*What the task asks*
Please make an exact transcription of the records, keeping the pictures out of it.

*Dataset entries*
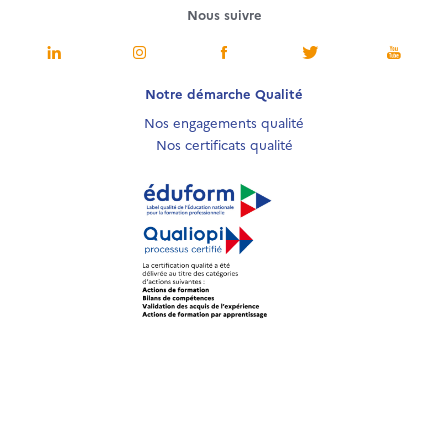
Nous suivre
Notre démarche Qualité
Nos engagements qualité
Nos certificats qualité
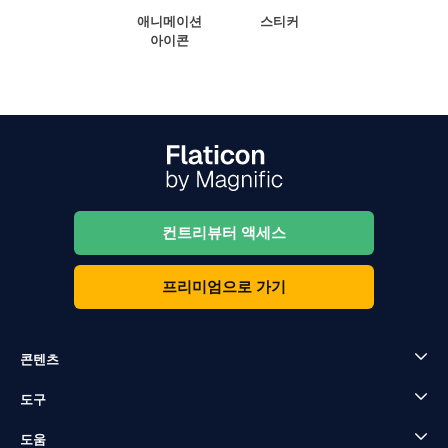
애니메이션
스티커
아이콘
컨트리뷰터 액세스
프리미엄으로 가기
콘텐츠
도구
도움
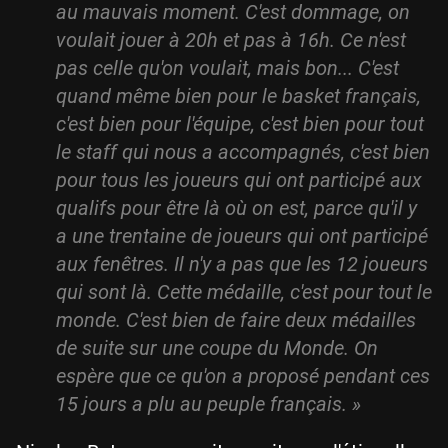
au mauvais moment. C'est dommage, on
voulait jouer à 20h et pas à 16h. Ce n'est
pas celle qu'on voulait, mais bon... C'est
quand même bien pour le basket français,
c'est bien pour l'équipe, c'est bien pour tout
le staff qui nous a accompagnés, c'est bien
pour tous les joueurs qui ont participé aux
qualifs pour être là où on est, parce qu'il y
a une trentaine de joueurs qui ont participé
aux fenêtres. Il n'y a pas que les 12 joueurs
qui sont là. Cette médaille, c'est pour tout le
monde. C'est bien de faire deux médailles
de suite sur une coupe du Monde. On
espère que ce qu'on a proposé pendant ces
15 jours a plu au peuple français. »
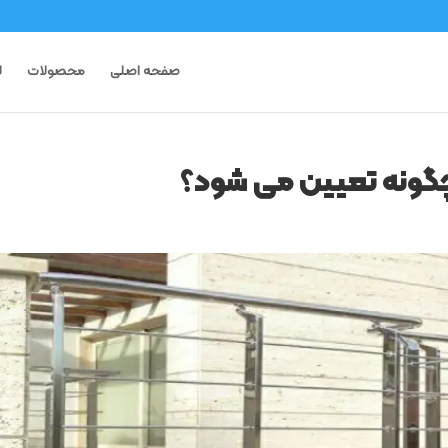
صفحه اصلی
محصولات
ل
گونه تعیین می شود؟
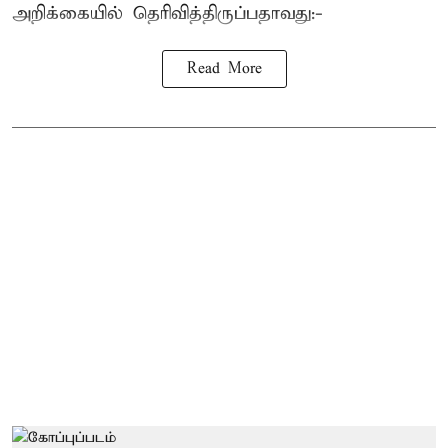
அறிக்கையில் தெரிவித்திருப்பதாவது:-
Read More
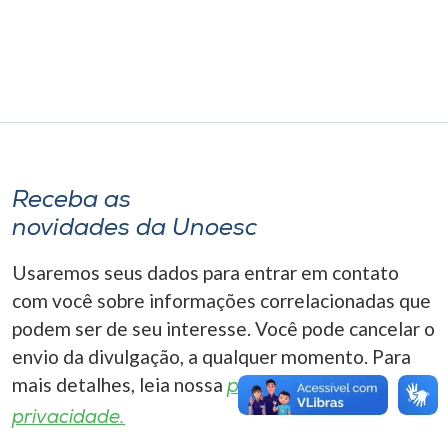
Museu
Unoesc
Store
Selecione
Receba as
o idioma
novidades da Unoesc
Usaremos seus dados para entrar em contato
A+
com você sobre informações correlacionadas que
A-
podem ser de seu interesse. Você pode cancelar o
envio da divulgação, a qualquer momento. Para
mais detalhes, leia nossa
política de
privacidade.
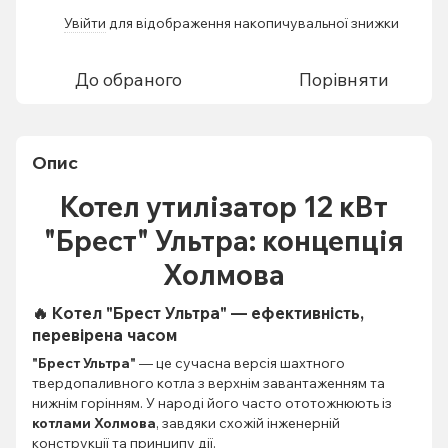
Увійти
для відображення накопичувальної знижки
%
До обраного
Порівняти
Опис
Котел утилізатор 12 кВт
"Брест" Ультра: концепція
Холмова
🔥 Котел
"Брест Ультра"
— ефективність,
перевірена часом
"Брест Ультра"
— це сучасна версія шахтного
твердопаливного котла з верхнім завантаженням та
нижнім горінням. У народі його часто ототожнюють із
котлами Холмова
, завдяки схожій інженерній
конструкції та принципу дії.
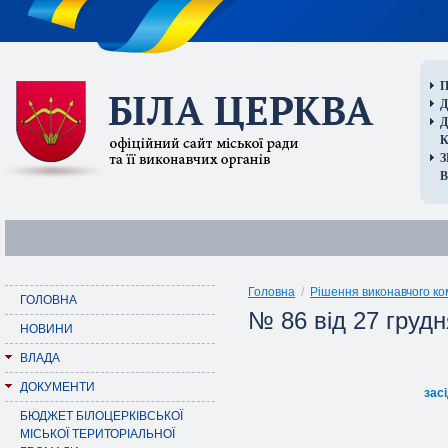
П
Д
В
Головна
/
Рішення виконавчого ко
ГОЛОВНА
№ 86 від 27 грудн
НОВИНИ
ВЛАДА
ДОКУМЕНТИ
зас
БЮДЖЕТ БІЛОЦЕРКІВСЬКОЇ
МІСЬКОЇ ТЕРИТОРІАЛЬНОЇ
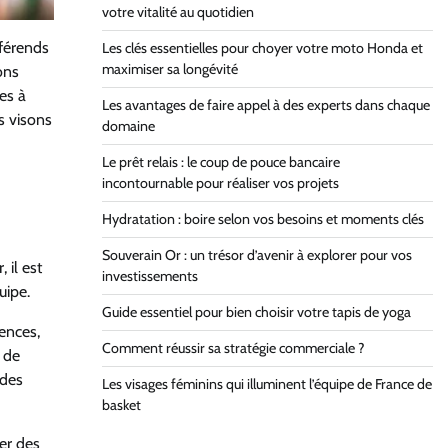
votre vitalité au quotidien
fférends
Les clés essentielles pour choyer votre moto Honda et
maximiser sa longévité
ons
pes à
Les avantages de faire appel à des experts dans chaque
s visons
domaine
Le prêt relais : le coup de pouce bancaire
incontournable pour réaliser vos projets
Hydratation : boire selon vos besoins et moments clés
Souverain Or : un trésor d’avenir à explorer pour vos
 il est
investissements
uipe.
Guide essentiel pour bien choisir votre tapis de yoga
ences,
Comment réussir sa stratégie commerciale ?
 de
 des
Les visages féminins qui illuminent l’équipe de France de
basket
éer des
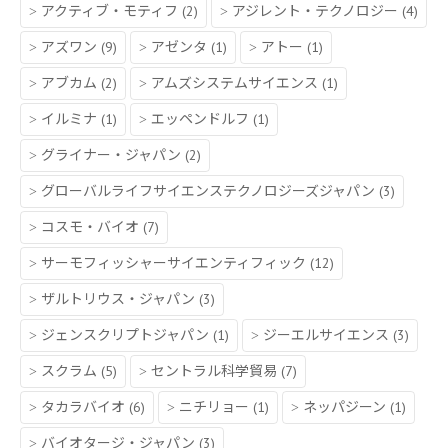
アクティブ・モティフ
(2)
アジレント・テクノロジー
(4)
アズワン
(9)
アゼンタ
(1)
アトー
(1)
アブカム
(2)
アムズシステムサイエンス
(1)
イルミナ
(1)
エッペンドルフ
(1)
グライナー・ジャパン
(2)
グローバルライフサイエンステクノロジーズジャパン
(3)
コスモ・バイオ
(7)
サーモフィッシャーサイエンティフィック
(12)
ザルトリウス・ジャパン
(3)
ジェンスクリプトジャパン
(1)
ジーエルサイエンス
(3)
スクラム
(5)
セントラル科学貿易
(7)
タカラバイオ
(6)
ニチリョー
(1)
ネッパジーン
(1)
バイオタージ・ジャパン
(3)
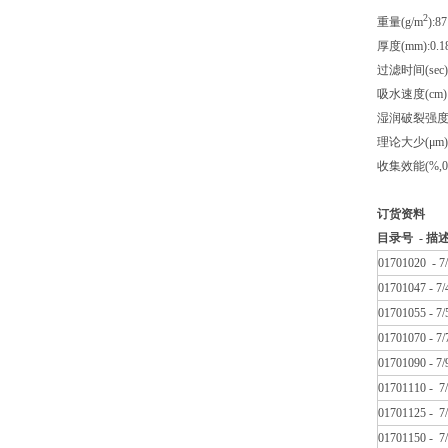
2
重量(g/m
):87
厚度(mm):0.1
过滤时间(sec):
吸水速度(cm):
湿润破裂强度(k
理论大少(μm)
收集效能(%,0.
订货资料
目录号 - 描
01701020 
01701047 
01701055 
01701070 
01701090 
01701110 
01701125 
01701150 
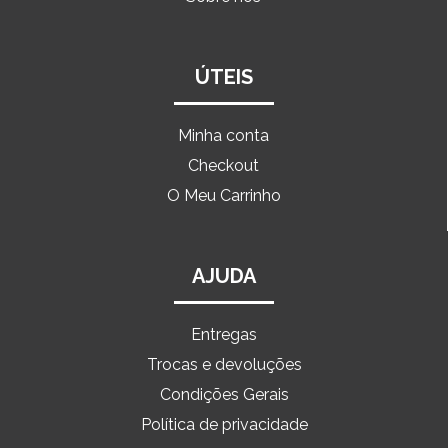
ÚTEIS
Minha conta
Checkout
O Meu Carrinho
AJUDA
Entregas
Trocas e devoluções
Condições Gerais
Política de privacidade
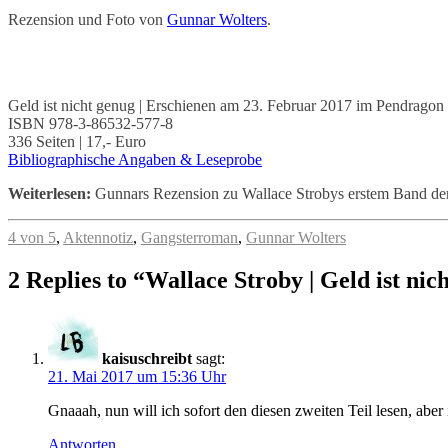
Rezension und Foto von
Gunnar Wolters
.
Geld ist nicht genug | Erschienen am 23. Februar 2017 im Pendragon
ISBN 978-3-86532-577-8
336 Seiten | 17,- Euro
Bibliographische Angaben & Leseprobe
Weiterlesen:
Gunnars Rezension zu Wallace Strobys erstem Band de
4 von 5
,
Aktennotiz
,
Gangsterroman
,
Gunnar Wolters
2 Replies to “Wallace Stroby | Geld ist nic
kaisuschreibt
sagt:
21. Mai 2017 um 15:36 Uhr
Gnaaah, nun will ich sofort den diesen zweiten Teil lesen, aber
Antworten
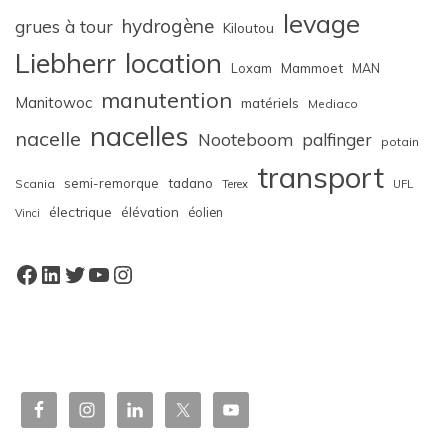
levage
hydrogène
grues à tour
Kiloutou
Liebherr
location
Loxam
Mammoet
MAN
manutention
Manitowoc
matériels
Mediaco
nacelles
nacelle
Nooteboom
palfinger
potain
transport
semi-remorque
tadano
Scania
Terex
UFL
électrique
élévation
éolien
Vinci
Facebook
LinkedIn
Twitter
YouTube
Instagram
W
or
dP
re
ss
bo
oki
ng
ca
le
nd
ar
pl
ugi
n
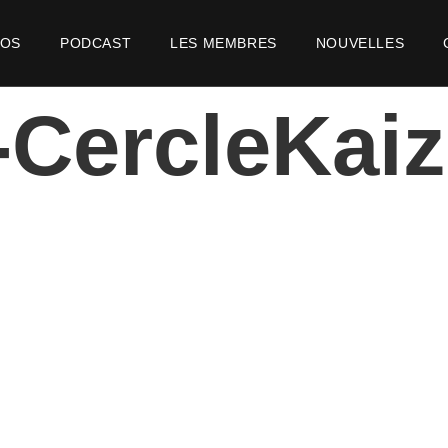
POS
PODCAST
LES MEMBRES
NOUVELLES
-CercleKaiz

*Result of this task*
Nous suivre
Notre démarche Qualité
Nos engagements qualité
Nos certificats qualité
애니메이션
스티커
아이콘
컨트리뷰터 액세스
프리미엄으로 가기
콘텐츠
도구
도움
au mauvais moment. C'est dommage, on
voulait jouer à 20h et pas à 16h. Ce n'est
pas celle qu'on voulait, mais bon... C'est
quand même bien pour le basket français,
c'est bien pour l'équipe, c'est bien pour tout
le staff qui nous a accompagnés, c'est bien
pour tous les joueurs qui ont participé aux
qualifs pour être là où on est, parce qu'il y
a une trentaine de joueurs qui ont participé
aux fenêtres. Il n'y a pas que les 12 joueurs
qui sont là. Cette médaille, c'est pour tout le
monde. C'est bien de faire deux médailles
de suite sur une coupe du Monde. On
espère que ce qu'on a proposé pendant ces
15 jours a plu au peuple français. »
صفحه اصلی
محصولات
ل
گونه تعیین می شود؟
அறிக்கையில் தெரிவித்திருப்பதாவது:-
Read More
Museu
Unoesc
Store
Selecione
Receba as
o idioma
novidades da Unoesc
Usaremos seus dados para entrar em contato
A+
com você sobre informações correlacionadas que
A-
podem ser de seu interesse. Você pode cancelar o
envio da divulgação, a qualquer momento. Para
mais detalhes, leia nossa
política de
privacidade.
Увійти
для відображення накопичувальної знижки
%
До обраного
Порівняти
Опис
Котел утилізатор 12 кВт
"Брест" Ультра: концепція
Холмова
🔥 Котел
"Брест Ультра"
— ефективність,
перевірена часом
"Брест Ультра"
— це сучасна версія шахтного
твердопаливного котла з верхнім завантаженням та
нижнім горінням. У народі його часто ототожнюють із
котлами Холмова
, завдяки схожій інженерній
конструкції та принципу дії.
П
Д
В
Головна
/
Рішення виконавчого ко
ГОЛОВНА
№ 86 від 27 грудн
НОВИНИ
ВЛАДА
ДОКУМЕНТИ
зас
БЮДЖЕТ БІЛОЦЕРКІВСЬКОЇ
МІСЬКОЇ ТЕРИТОРІАЛЬНОЇ
votre vitalité au quotidien
fférends
Les clés essentielles pour choyer votre moto Honda et
maximiser sa longévité
ons
pes à
Les avantages de faire appel à des experts dans chaque
s visons
domaine
Le prêt relais : le coup de pouce bancaire
incontournable pour réaliser vos projets
Hydratation : boire selon vos besoins et moments clés
Souverain Or : un trésor d’avenir à explorer pour vos
 il est
investissements
uipe.
Guide essentiel pour bien choisir votre tapis de yoga
ences,
Comment réussir sa stratégie commerciale ?
 de
 des
Les visages féminins qui illuminent l’équipe de France de
basket
éer des
アクティブ・モティフ
(2)
アジレント・テクノロジー
(4)
アズワン
(9)
アゼンタ
(1)
アトー
(1)
アブカム
(2)
アムズシステムサイエンス
(1)
イルミナ
(1)
エッペンドルフ
(1)
グライナー・ジャパン
(2)
グローバルライフサイエンステクノロジーズジャパン
(3)
コスモ・バイオ
(7)
サーモフィッシャーサイエンティフィック
(12)
ザルトリウス・ジャパン
(3)
ジェンスクリプトジャパン
(1)
ジーエルサイエンス
(3)
スクラム
(5)
セントラル科学貿易
(7)
タカラバイオ
(6)
ニチリョー
(1)
ネッパジーン
(1)
バイオタージ・ジャパン
(3)
2
重量(g/m
):87
厚度(mm):0.1
过滤时间(sec):
吸水速度(cm):
湿润破裂强度(k
理论大少(μm)
收集效能(%,0.
订货资料
目录号 - 描
01701020 
01701047 
01701055 
01701070 
01701090 
01701110 
01701125 
01701150 
ÚTEIS
Minha conta
Checkout
O Meu Carrinho
AJUDA
Entregas
Trocas e devoluções
Condições Gerais
Política de privacidade
Rezension und Foto von
Gunnar Wolters
.
Geld ist nicht genug | Erschienen am 23. Februar 2017 im Pendragon
ISBN 978-3-86532-577-8
336 Seiten | 17,- Euro
Bibliographische Angaben & Leseprobe
Weiterlesen:
Gunnars Rezension zu Wallace Strobys erstem Band de
4 von 5
,
Aktennotiz
,
Gangsterroman
,
Gunnar Wolters
2 Replies to “Wallace Stroby | Geld ist nic
kaisuschreibt
sagt:
21. Mai 2017 um 15:36 Uhr
Gnaaah, nun will ich sofort den diesen zweiten Teil lesen, aber
Antworten
levage
hydrogène
grues à tour
Kiloutou
Liebherr
location
Loxam
Mammoet
MAN
manutention
Manitowoc
matériels
Mediaco
nacelles
nacelle
Nooteboom
palfinger
potain
transport
semi-remorque
tadano
Scania
Terex
UFL
électrique
élévation
éolien
Vinci
Facebook
LinkedIn
Twitter
YouTube
Instagram
W
or
dP
re
ss
bo
oki
ng
ca
le
nd
ar
pl
ugi
n
POS
PODCAST
LES MEMBRES
NOUVELLES
-CercleKaiz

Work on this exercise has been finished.